We walked up to the resort while listening to Polynesian music and were given pineapple drinks.  We were in heaven but without bathing suits.


The church members have a special problem on this island—the people here don’t accept them and ran them off.  The Free Wesleyan Church is the most popular here in Tonga because a missionary named Wesleyan was the first to come here and introduced Christianity to them.  The LDS members have made attempts to come back, so they especially want us to fulfill this need so that the church members will be more welcome on this island, plus they need it.  It was for this purpose that the Stake President went with us on our journey because it is in his Stake area. 

While looking up things on the Internet about Tonga I realized that Ana’s last name means ‘fish’ (Ika).  The Stake President gave me his name and said it meant tree and road and something else--way too long to remember--a very nice man.  While going over to the island the men with us were big enough that we had to get some to move forward so that the boat could get out of its own way and plane over the water.  Still, it only took 30 minutes to get there.

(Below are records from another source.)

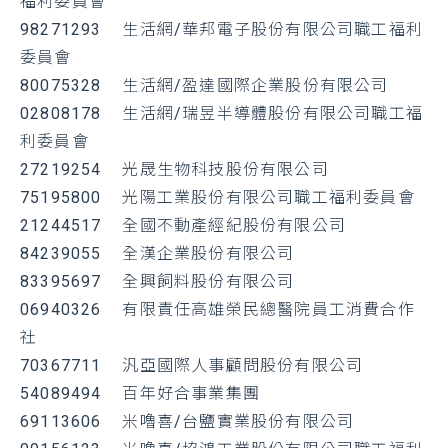
福利委員會
98271293
生活網/華邦電子股份有限公司職工福利
委員會
80075328
生活網/盈達國際企業股份有限公司
02808178
生活網/瑞昱半導體股份有限公司職工福
利委員會
27219254 光晟生物科技股份有限公司
75195800 光陽工業股份有限公司職工福利委員會
21244517 全國不動產經紀股份有限公司
84239055 全漢企業股份有限公司
83395697 全興飼料股份有限公司
06940326 有限責任高雄榮民總醫院員工消費合作
社
70367711 汎亞國際人事顧問股份有限公司
54089494 百年好合事業集團
69113606 米嚕喜/台鹽實業股份有限公司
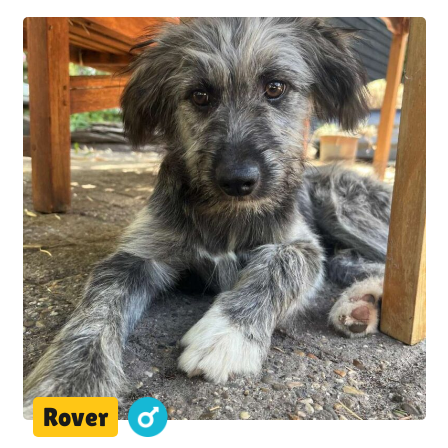
Rover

The water is so clear there that we could see the little fishes that come close to the shore.  The water at the edge was like a bathtub.  There is so much coral that the boat had to maneuver around the reefs, but one time bumped it with his engine.  When the men went out snorkeling they said that there was a ‘clam farm’ out there by the reef.  Everyone says how beautiful the reefs are here. So while they did what we all wanted to do, we took naps, visited, had smoothies, went walking on the beach, collected shells and took lots of pictures of the paradise we found ourselves in.   
 
This is a salt water pool since they use what little water they have for drinking.  At low tide we collected shells by the bathtub water at the shore.  We so wanted to go in the water!

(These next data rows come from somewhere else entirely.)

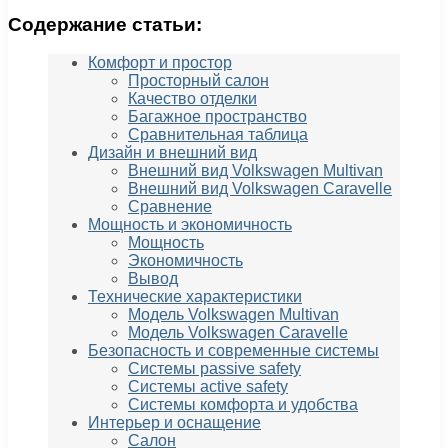
Содержание статьи:
Комфорт и простор
Просторный салон
Качество отделки
Багажное пространство
Сравнительная таблица
Дизайн и внешний вид
Внешний вид Volkswagen Multivan
Внешний вид Volkswagen Caravelle
Сравнение
Мощность и экономичность
Мощность
Экономичность
Вывод
Технические характеристики
Модель Volkswagen Multivan
Модель Volkswagen Caravelle
Безопасность и современные системы
Системы passivе safety
Системы active safety
Системы комфорта и удобства
Интерьер и оснащение
Салон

Japan has donated a lot of humanitarian aid here on the islands.  We see solar panels everywhere, but unfortunately they are the kind that only work when the sun shines and do not store power.  And even in the dry season the clouds, which might not produce a drop of rain, cloud the skies the solar panels don’t work.   Electricity here is so high that they would rather use diesel and generators to pump the wells.  Even in places where they do have power, they rarely use it because of the extreme expense.  They use diesel fuel to bring the power so the bill to customers is ridiculous, even by American standards.

After we returned to the main island we checked out one project request to replace an engine and pump and saw two old projects that were still working from 2006—not too bad.  We went out for pizza that tasted like what we’d get at home from an Italian man who started a new life in Tonga of all places—we always wonder how someone decides to live a different life somewhere completely different than what they used to consider home.  He’s a nice man and makes good pizza and he used to be in construction.  But he came here and married a local woman and had children and started anew.

The Stake President, Murdock’s and Ana Ika.



We went to bed exhausted once again, and also too late.  There is not enough time to get it all in.  We are leaving at 5:30 AM for the airport to go to another island.